Chinongwa by Lucy Mushita is a timeless story. It is beautifully written and an easy fluent read.
An extraordinary book
This is quite a statement to make about the story of a skinny, snotty nine-year-old girl child called Chinongwa who lives in a remote village in Zimbabwe as her family become subject to colonialism in the early 1900s. Fundamentally, however, all of us experience significant relationships in the same way as each other no matter who we are or where we live. What Lucy Mushita’s Chinongwa does is add a whole new world and dimension in which we can understand both Chinongwa, her situation and ourselves much better.
A universal timeless tale
Before you decide that this is a story that belongs to a distant past let me say that it’s one that would feel true on Mount Parnassus in the time of the ancient Greeks or on the Atlas mountains in Morocco in any era. It is also a story that feels absolutely contemporary. The power and the depth of the experiences of all the women in this book are as true and relevant for women today as they are for the time in which its characters live and the events of their lives unfold. I felt the story of these people in my heart and mind as immediate and personally significant.

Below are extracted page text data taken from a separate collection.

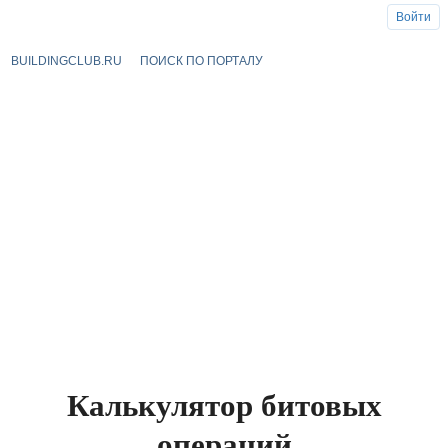
Войти
BUILDINGCLUB.RU
ПОИСК ПО ПОРТАЛУ
Калькулятор битовых
операций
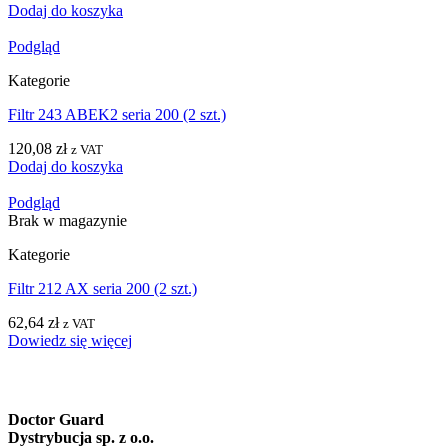
Dodaj do koszyka
Podgląd
Kategorie
Filtr 243 ABEK2 seria 200 (2 szt.)
120,08
zł
z VAT
Dodaj do koszyka
Podgląd
Brak w magazynie
Kategorie
Filtr 212 AX seria 200 (2 szt.)
62,64
zł
z VAT
Dowiedz się więcej
Doctor Guard
Dystrybucja sp. z o.o.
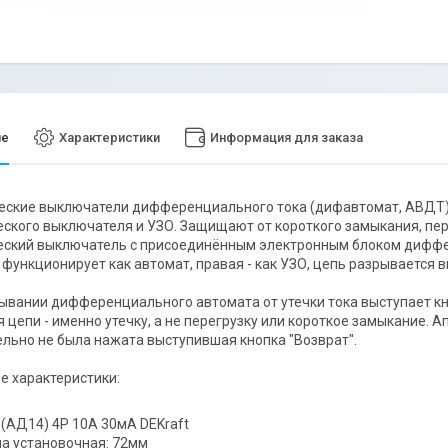
ие
Характеристики
Информация для заказа
ские выключатели дифференциального тока (дифавтомат, АВДТ) -
ского выключателя и УЗО. Защищают от короткого замыкания, перег
ский выключатель с присоединённым электронным блоком диффер
 функционирует как автомат, правая - как УЗО, цепь разрывается в
ывании дифференциального автомата от утечки тока выступает кно
 цепи - именно утечку, а не перегрузку или короткое замыкание. А
льно не была нажата выступившая кнопка "Возврат".
е характеристики:
(АД14) 4P 10А 30мА DEKraft
на установочная: 72мм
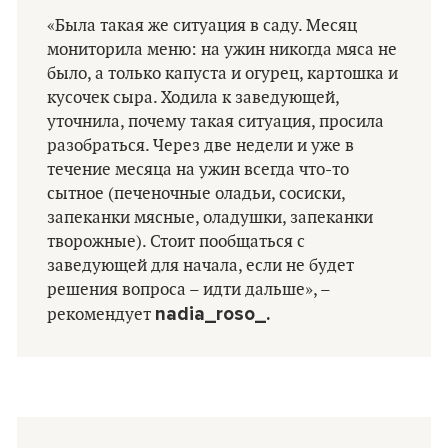
«Была такая же ситуация в саду. Месяц
мониторила меню: на ужин никогда мяса не
было, а только капуста и огурец, картошка и
кусочек сыра. Ходила к заведующей,
уточнила, почему такая ситуация, просила
разобраться. Через две недели и уже в
течение месяца на ужин всегда что-то
сытное (печеночные оладьи, сосиски,
запеканки мясные, оладушки, запеканки
творожные). Стоит пообщаться с
заведующей для начала, если не будет
решения вопроса – идти дальше», –
nadia_roso_.
рекомендует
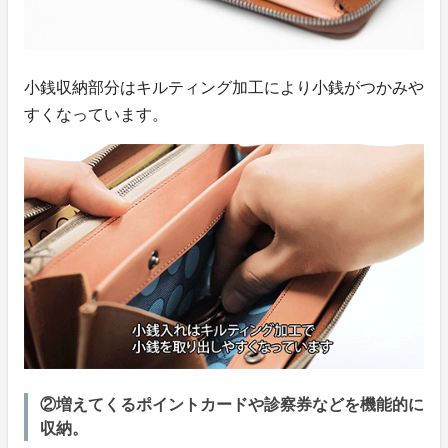
小銭収納部分はキルティング加工により小銭がつかみや
すくなっています。
②増えてくるポイントカードや診察券などを機能的に
収納。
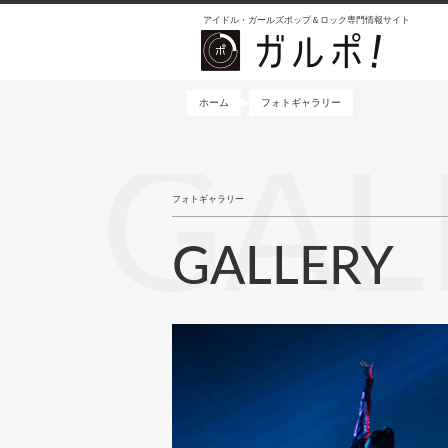
メ
アイドル・ガールズポップ＆ロック専門情報サイト
イ
ン
コ
ン
ホーム
フォトギャラリー
テ
ン
GAL
ツ
に
フォトギャラリー
移
動
GALLERY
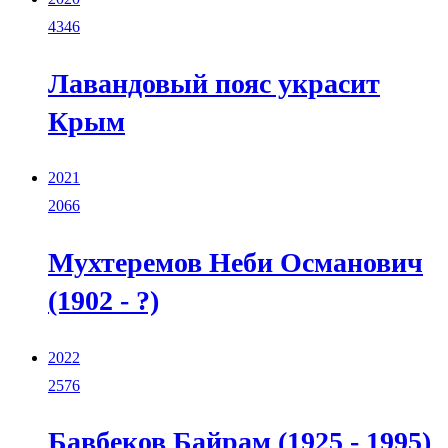
4346
Лавандовый пояс украсит
Крым
2021
2066
Мухтеремов Неби Османович
(1902 - ?)
2022
2576
Бавбеков Байрам (1925 - 1995)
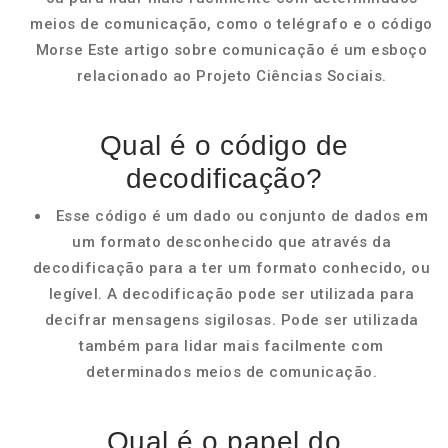
meios de comunicação, como o telégrafo e o código
Morse Este artigo sobre comunicação é um esboço
relacionado ao Projeto Ciências Sociais.
Qual é o código de
decodificação?
Esse código é um dado ou conjunto de dados em
um formato desconhecido que através da
decodificação para a ter um formato conhecido, ou
legível. A decodificação pode ser utilizada para
decifrar mensagens sigilosas. Pode ser utilizada
também para lidar mais facilmente com
determinados meios de comunicação.
Qual é o papel do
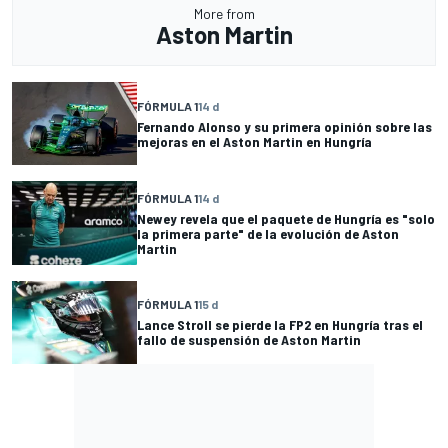
More from
Aston Martin
FÓRMULA 1
14 d
Fernando Alonso y su primera opinión sobre las
mejoras en el Aston Martin en Hungría
FÓRMULA 1
14 d
Newey revela que el paquete de Hungría es "solo
la primera parte" de la evolución de Aston
Martin
FÓRMULA 1
15 d
Lance Stroll se pierde la FP2 en Hungría tras el
fallo de suspensión de Aston Martin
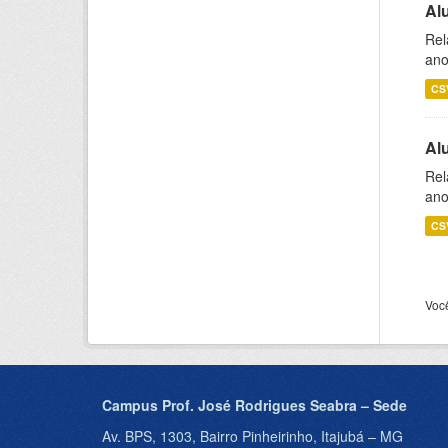
Al
Rel
ano
CS
Al
Rel
ano
CS
Voc
Campus Prof. José Rodrigues Seabra – Sede
Av. BPS, 1303, Bairro Pinheirinho, Itajubá – MG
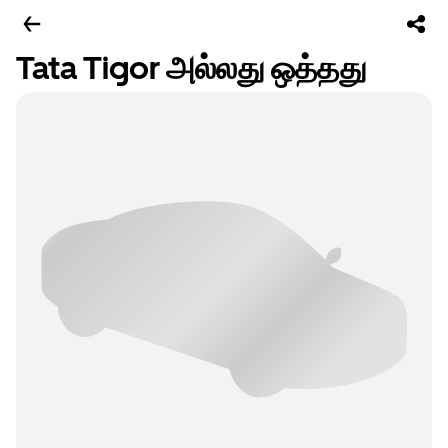
Tata Tigor அல்லது ஒத்தது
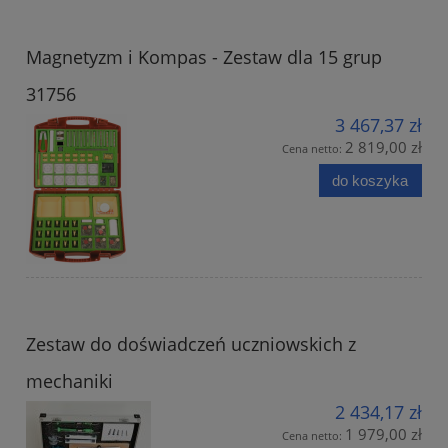
Magnetyzm i Kompas - Zestaw dla 15 grup
31756
3 467,37 zł
2 819,00 zł
Cena netto:
do koszyka
Zestaw do doświadczeń uczniowskich z
mechaniki
2 434,17 zł
1 979,00 zł
Cena netto:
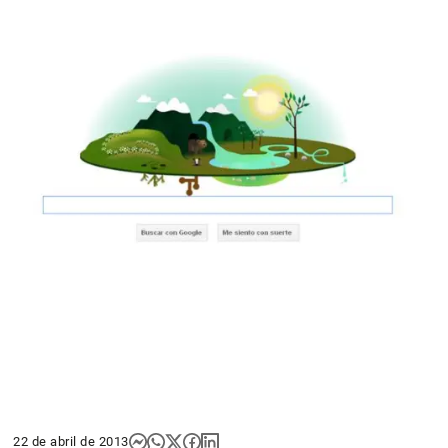
22 de abril de 2013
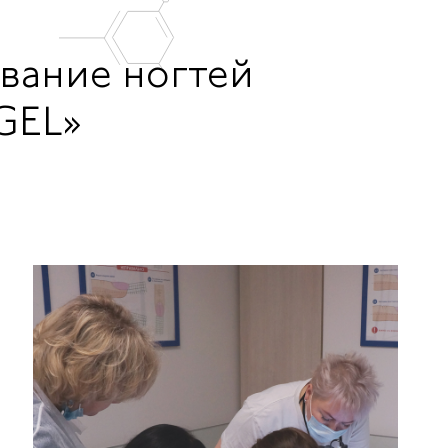
ование ногтей
GEL»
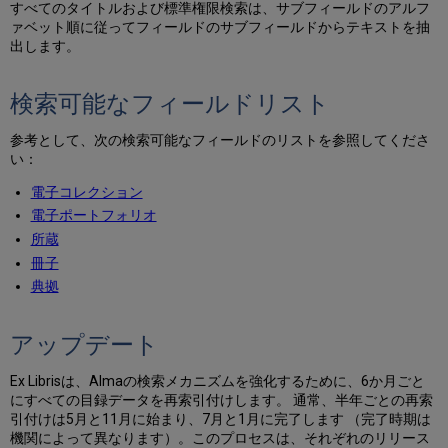
すべてのタイトルおよび標準権限検索は、サブフィールドのアルフ
ト
ァベット順に従ってフィールドのサブフィールドからテキストを抽
ア
出します。
ッ
プ
デ
検索可能なフィールドリスト
ー
ト
参考として、次の検索可能なフィールドのリストを参照してくださ
検
い：
索
可
電子コレクション
能
電子ポートフォリオ
な
所蔵
フ
冊子
ィ
ー
典拠
ル
ド
アップデート
電
子
Ex Librisは、Almaの検索メカニズムを強化するために、6か月ごと
コ
にすべての目録データを再索引付けします。 通常、半年ごとの再索
レ
引付けは5月と11月に始まり、7月と1月に完了します （完了時期は
ク
機関によって異なります）。このプロセスは、それぞれのリリース
シ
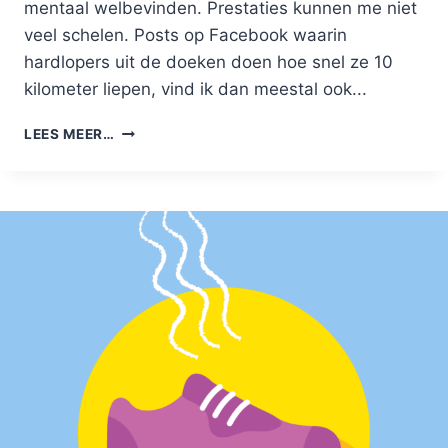
mentaal welbevinden. Prestaties kunnen me niet
veel schelen. Posts op Facebook waarin
hardlopers uit de doeken doen hoe snel ze 10
kilometer liepen, vind ik dan meestal ook...
HARDLOPEN
LEES MEER…
QUOTES:
HOE
VER
MOET
JE
GAAN?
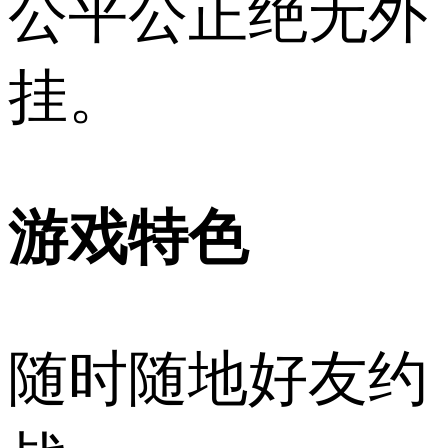
公平公正绝无外
挂。
游戏特色
随时随地好友约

My connection with Chinongwa
I grew up in Rhodesia in the fifties on a farm not far from where Chinongwa’s home would have been and yet I have been waiting to read this story all my life. Thanks to the brilliance of Lucy Mushita’s writing, this is a living story, not a history or ethnographic research. At no moment did I feel that I was subject either to explanations or tutoring about the life and problems faced by Chinongwa Marehwa’s clan. The story evolves so naturally that you find yourself totally immersed in the village life, in the natural environment around it, and in the decisions that Chinongwa’s family have to make.
Chinongwa
Chinongwa Marehwa is a nine-year-old virgin who has to be given away as a second wife to a stranger so that her family can eat and survive. Her older sister has already suffered the same fate. In traditional societies, girls are often married young but the arrival of the colonial settlers pushed the people of Zimbabwe into poorer, drier, agricultural areas and prevented them from moving to new and richer pastures when they needed to as was their practice. Child marriage for these reasons has always happened and is on the rise again right around the world but Lucy Mushita is not telling a story with a single theme. She is giving us a world to know.
Giving voice to all the characters
Lucy Mushita gives an empathetic voice to all of the characters involved in this story and this makes the story rich, deep and non-judgmental. The first part of the book is told in the third person as Chinongwa is a child who has no way of knowing what her elders are planning to do. By the time Chinongwa is 15 years old she has been pregnant four times and has two living infants so she finds her own first-person voice as she learns how to survive, how to be a mother, and how to understand and care about other people. This device works very well as Chinongwa grows up. Always and above all, Chinongwa desires her own freedom. Is that even possible in the world in which she lives?
Chinongwa – the book launch
Lucy Mushita is a Zimbabwean writer who lives in Paris and in Australia. This is her first novel and it has been published by Irene Staunton’s Weaver Press in Zimbabwe and Colleen Higgs’s Modjaji Books in South Africa. The book has also been translated into French. I was invited by Weaver Press to the online book launch organised in Paris by The American Library and in Harare by Weaver Press at the Alliance Francaise. A number of pro-active literary organisations coming together to launch this exceptional book. The launch was interesting and I immediately tried to get a copy of the book. Not the easiest thing to do as I live in France but Lucy very kindly gave me a signed copy that I treasure. Once I started reading I couldn’t put the book down and it filled my thoughts. night and day.
As the reviewer in the Johannesburg Review of Books, Fungai Machirori says it is important that books like this are published at home in Africa and are read by Africans. I couldn’t agree more. I’m looking forward enormously to Lucy Mushita’s next book she deserves an enthusiastic readership.